Attention ! Le texte que vous vous apprêtez à lire contient des formules plutôt crues et évoque des situations qui pourraient heurter les personnes les plus sensibles.

27 Janvier 2015

[Affaire traitée]

Vous m’avez pris,

Forcé à écouter,

Soumis,

Craché dessus et violé.

Combien de fois,

Sans un mot, j’ai regardé ?

Je n’ai pas su dire que j’étais moi,

M’affirmer, ni même pleurer.

Face à vous tous,

Je n’avais aucune chance,

Car vous la feigniez douce,

Cette macabre danse.

Vous m’avez ri au nez,

Sans même que je ne le vois.

Vous avez bien rigolé,

Vous vous êtes foutus de moi.

Quand j’avais mal,

Je croyais pouvoir me reposer.

Alors que tout était grouillant, animal,

Dans mon dos… en vérité.

Vous m’avez pris,

Broyé, déchiré,

Soumis,

Scarifié et violé.

Combien de fois ?

Combien de fois me suis-je laissé faire ?

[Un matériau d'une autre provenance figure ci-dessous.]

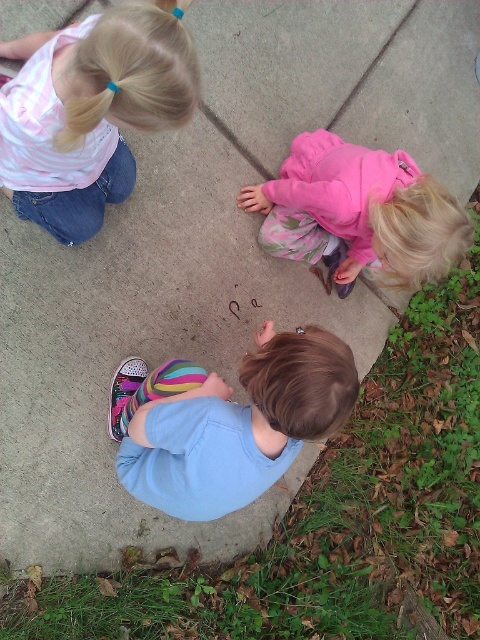 Between blue cotton shirt at lower center and pink fleece jacket at lower right, which one has less height?

Standing shorter between the two is blue cotton shirt at lower center.

Can you confirm if blue cotton shirt at lower center is wider than pink fleece jacket at lower right?

Correct, the width of blue cotton shirt at lower center exceeds that of pink fleece jacket at lower right.

Identify the location of blue cotton shirt at lower center. pyautogui.click(x=239, y=426).

Locate an element on the screen. This screenshot has width=480, height=640. blue cotton shirt at lower center is located at coordinates (239, 426).

Between striped cotton shirt at upper left and blue cotton shirt at lower center, which one has less height?

Standing shorter between the two is striped cotton shirt at upper left.

Is striped cotton shirt at upper left to the left of blue cotton shirt at lower center from the viewer's perspective?

Correct, you'll find striped cotton shirt at upper left to the left of blue cotton shirt at lower center.

Image resolution: width=480 pixels, height=640 pixels. What do you see at coordinates (90, 113) in the screenshot? I see `striped cotton shirt at upper left` at bounding box center [90, 113].

This screenshot has width=480, height=640. In order to click on striped cotton shirt at upper left in this screenshot , I will do `click(90, 113)`.

Between striped cotton shirt at upper left and pink fleece jacket at lower right, which one is positioned higher?

striped cotton shirt at upper left is above.

Between striped cotton shirt at upper left and pink fleece jacket at lower right, which one appears on the right side from the viewer's perspective?

Positioned to the right is pink fleece jacket at lower right.

Is point (82, 184) farther from viewer compared to point (249, 189)?

That is False.

Locate an element on the screen. striped cotton shirt at upper left is located at coordinates (90, 113). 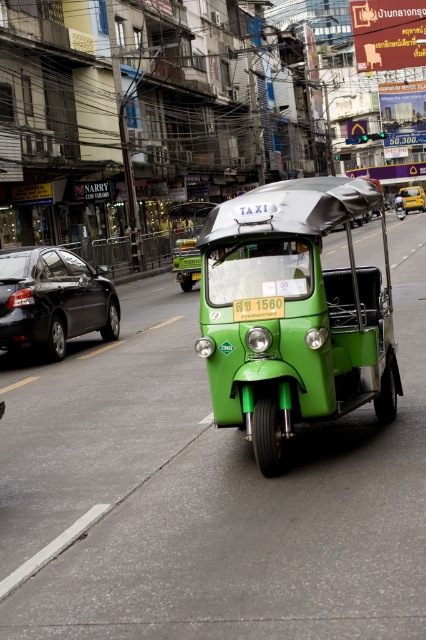 You are standing at the center of the street and see the point marked at coordinates (52, 300). What object is located at that point?

The point at coordinates (52, 300) corresponds to the shiny black sedan at left.

You are a pedestrian standing on the sidewalk and want to cross the street to reach the green plastic license plate at center. There is a shiny black sedan at left blocking your path. Can you walk around the sedan to reach the license plate?

The shiny black sedan at left is further to the viewer than green plastic license plate at center, so you can walk around the sedan to reach the license plate because it is closer to you. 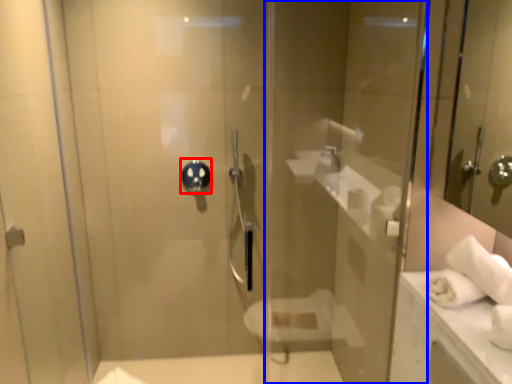 Question: Among these objects, which one is nearest to the camera, shower (highlighted by a red box) or glass door (highlighted by a blue box)?

Choices:
 (A) shower
 (B) glass door

Answer: (B) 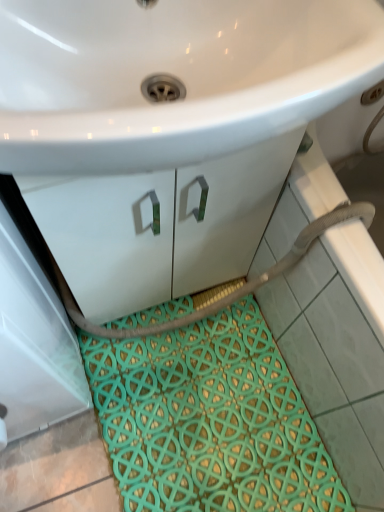 Question: Considering the positions of teal woven bath mat at lower center and white glossy sink at upper center in the image, is teal woven bath mat at lower center bigger or smaller than white glossy sink at upper center?

Choices:
 (A) small
 (B) big

Answer: (A)

Question: Looking at their shapes, would you say teal woven bath mat at lower center is wider or thinner than white glossy sink at upper center?

Choices:
 (A) thin
 (B) wide

Answer: (B)

Question: Based on their positions, is teal woven bath mat at lower center located to the left or right of white glossy sink at upper center?

Choices:
 (A) right
 (B) left

Answer: (A)

Question: Is white glossy sink at upper center inside the boundaries of teal woven bath mat at lower center, or outside?

Choices:
 (A) inside
 (B) outside

Answer: (B)

Question: From their relative heights in the image, would you say white glossy sink at upper center is taller or shorter than teal woven bath mat at lower center?

Choices:
 (A) short
 (B) tall

Answer: (B)

Question: Based on their sizes in the image, would you say white glossy sink at upper center is bigger or smaller than teal woven bath mat at lower center?

Choices:
 (A) big
 (B) small

Answer: (A)

Question: Does point (72, 155) appear closer or farther from the camera than point (215, 370)?

Choices:
 (A) closer
 (B) farther

Answer: (A) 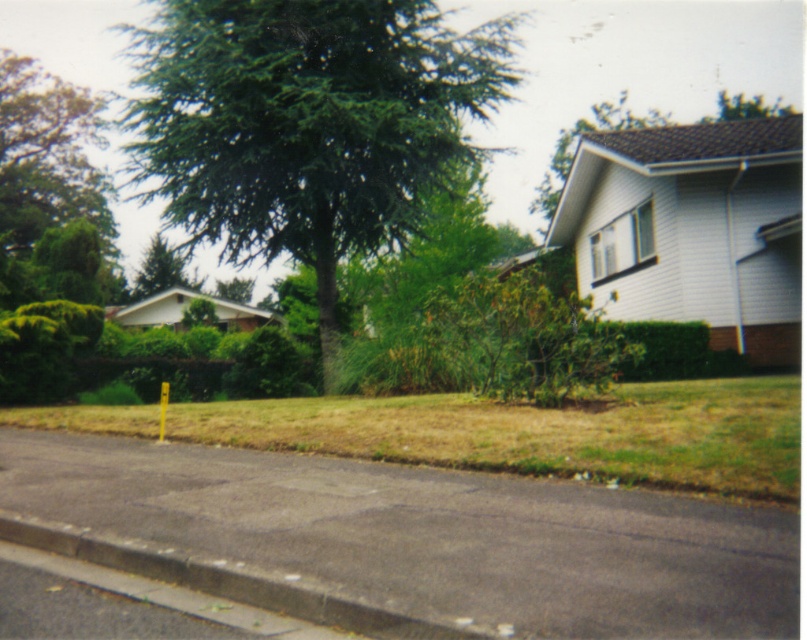 Question: Can you confirm if gray concrete curb at lower left is wider than green leafy tree at upper center?

Choices:
 (A) no
 (B) yes

Answer: (A)

Question: Considering the real-world distances, which object is farthest from the green needle-like at center?

Choices:
 (A) green matte tree at upper left
 (B) green leafy tree at upper center
 (C) gray concrete curb at lower left
 (D) yellow-green grass at lower center

Answer: (A)

Question: Which object is farther from the camera taking this photo?

Choices:
 (A) green needle-like at center
 (B) gray concrete curb at lower left

Answer: (A)

Question: Can you confirm if green needle-like at center is positioned above green matte tree at upper left?

Choices:
 (A) no
 (B) yes

Answer: (B)

Question: Among these points, which one is farthest from the camera?

Choices:
 (A) (383, 29)
 (B) (178, 269)
 (C) (642, 384)

Answer: (B)

Question: Does yellow-green grass at lower center have a smaller size compared to green matte tree at upper left?

Choices:
 (A) no
 (B) yes

Answer: (B) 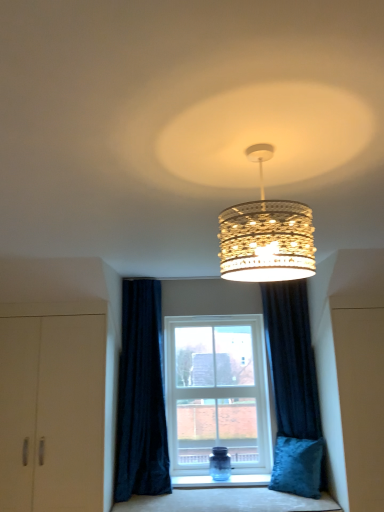 Question: Is matte beige cabinet at left not close to velvet blue cushion at lower center?

Choices:
 (A) no
 (B) yes

Answer: (A)

Question: Is matte beige cabinet at left further to the viewer compared to velvet blue cushion at lower center?

Choices:
 (A) no
 (B) yes

Answer: (A)

Question: Does matte beige cabinet at left have a lesser height compared to velvet blue cushion at lower center?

J’ai subi, et j’ai su me taire.

Combien de fois ?

Grâce à vous, j’ai failli,

Côtoyer le cimetière…

Aujourd’hui je fuis,

Je suis brisé, amer.

J’ai peur la nuit,

Je voudrais voir mes cauchemars se taire.

Vous m’avez traîné en enfer,

Et vous avez pourri

Tout ce que je gardais de moi.

Vous avez trouvé ce qu’il me restait de foi,

Craché dessus comme vous aviez fait sur moi.

Vous m’avez induit la paranoïa,

L’incertitude, le manque de confiance en soi.

Vous m’avez écrasé, combien de fois ?

Vous m’avez roué de coups, sans cesse,

M’avez tenu comme un chien en laisse.

Prétextant de bons sentiments,

Pour faire de moi votre jouet.

À l’image de Satan

Vous avez piétiné

Ma religion,

Mes croyances, mes convictions.

M’avez, à vie,

Rendu malade de moi-même,

Par cette vision, asservi,

Poussé à me regarder avec haine.

Grâce à vous, aujourd’hui,

Je tremble et je vomis.

J’ai peur de me lever,

De croiser mon ombre ou, pire, la réalité.

Ce que vous m’avez fait,

Ne tient pas en quelques lignes.

On ne résume pas l’indigne.

Mais…

Je vous aurais souri.

Par égoïsme, pour me convaincre que je vis.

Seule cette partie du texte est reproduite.